* **Exercise requirements**:
The expected output is the set of lines below beginning at the one that contains "приложений для скачивания музыки из" and ending at the final line, reproduced exactly.

* **Information shown**:
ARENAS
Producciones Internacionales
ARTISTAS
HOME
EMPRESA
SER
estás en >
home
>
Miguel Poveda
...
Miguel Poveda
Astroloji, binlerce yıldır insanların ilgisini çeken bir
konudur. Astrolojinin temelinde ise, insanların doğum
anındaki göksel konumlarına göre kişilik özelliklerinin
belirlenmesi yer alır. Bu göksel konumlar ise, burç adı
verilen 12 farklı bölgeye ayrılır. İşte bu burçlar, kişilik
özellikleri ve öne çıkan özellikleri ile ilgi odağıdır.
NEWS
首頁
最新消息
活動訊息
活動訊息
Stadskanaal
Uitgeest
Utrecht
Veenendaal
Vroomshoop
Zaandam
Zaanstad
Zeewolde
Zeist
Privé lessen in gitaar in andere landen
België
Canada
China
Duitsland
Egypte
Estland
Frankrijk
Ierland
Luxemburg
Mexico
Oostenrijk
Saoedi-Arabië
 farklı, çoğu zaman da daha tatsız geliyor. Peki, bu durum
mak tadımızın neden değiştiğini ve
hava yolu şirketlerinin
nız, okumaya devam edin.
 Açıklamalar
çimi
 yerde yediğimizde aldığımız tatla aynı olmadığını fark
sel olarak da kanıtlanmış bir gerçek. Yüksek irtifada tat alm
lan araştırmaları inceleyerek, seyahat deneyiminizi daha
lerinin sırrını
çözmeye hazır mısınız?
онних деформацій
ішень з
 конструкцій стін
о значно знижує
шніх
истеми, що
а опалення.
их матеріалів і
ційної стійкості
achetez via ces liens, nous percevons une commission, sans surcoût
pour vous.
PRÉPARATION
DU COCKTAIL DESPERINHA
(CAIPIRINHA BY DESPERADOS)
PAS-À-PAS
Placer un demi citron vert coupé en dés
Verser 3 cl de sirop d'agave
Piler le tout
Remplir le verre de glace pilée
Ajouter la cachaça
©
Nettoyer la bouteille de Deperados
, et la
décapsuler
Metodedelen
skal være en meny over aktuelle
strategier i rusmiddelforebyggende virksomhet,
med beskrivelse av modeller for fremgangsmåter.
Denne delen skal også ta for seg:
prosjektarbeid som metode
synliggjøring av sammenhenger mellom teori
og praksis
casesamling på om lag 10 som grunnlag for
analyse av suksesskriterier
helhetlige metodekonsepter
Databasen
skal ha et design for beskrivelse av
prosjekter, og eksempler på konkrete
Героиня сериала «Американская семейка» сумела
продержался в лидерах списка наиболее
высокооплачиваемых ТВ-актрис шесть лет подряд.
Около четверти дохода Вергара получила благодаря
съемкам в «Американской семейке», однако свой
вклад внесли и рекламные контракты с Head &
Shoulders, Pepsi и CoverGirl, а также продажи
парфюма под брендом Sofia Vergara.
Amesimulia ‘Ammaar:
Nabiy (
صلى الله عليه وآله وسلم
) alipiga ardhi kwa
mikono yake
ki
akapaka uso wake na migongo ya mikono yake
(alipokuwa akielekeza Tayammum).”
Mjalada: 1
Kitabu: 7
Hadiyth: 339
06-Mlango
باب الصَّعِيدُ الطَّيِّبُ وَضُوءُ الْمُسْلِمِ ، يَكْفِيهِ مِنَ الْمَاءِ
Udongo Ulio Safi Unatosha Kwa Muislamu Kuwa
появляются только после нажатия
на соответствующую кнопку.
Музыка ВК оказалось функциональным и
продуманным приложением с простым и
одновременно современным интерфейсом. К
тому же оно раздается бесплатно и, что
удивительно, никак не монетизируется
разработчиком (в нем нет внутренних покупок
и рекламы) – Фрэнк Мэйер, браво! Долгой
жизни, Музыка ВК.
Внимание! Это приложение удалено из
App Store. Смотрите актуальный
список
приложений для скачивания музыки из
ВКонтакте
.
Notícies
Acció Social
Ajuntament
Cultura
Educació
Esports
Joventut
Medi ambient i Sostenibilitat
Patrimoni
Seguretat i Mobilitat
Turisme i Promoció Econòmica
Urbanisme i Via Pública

* **Exercise solution**:
приложений для скачивания музыки из
ВКонтакте
.
Notícies
Acció Social
Ajuntament
Cultura
Educació
Esports
Joventut
Medi ambient i Sostenibilitat
Patrimoni
Seguretat i Mobilitat
Turisme i Promoció Econòmica
Urbanisme i Via Pública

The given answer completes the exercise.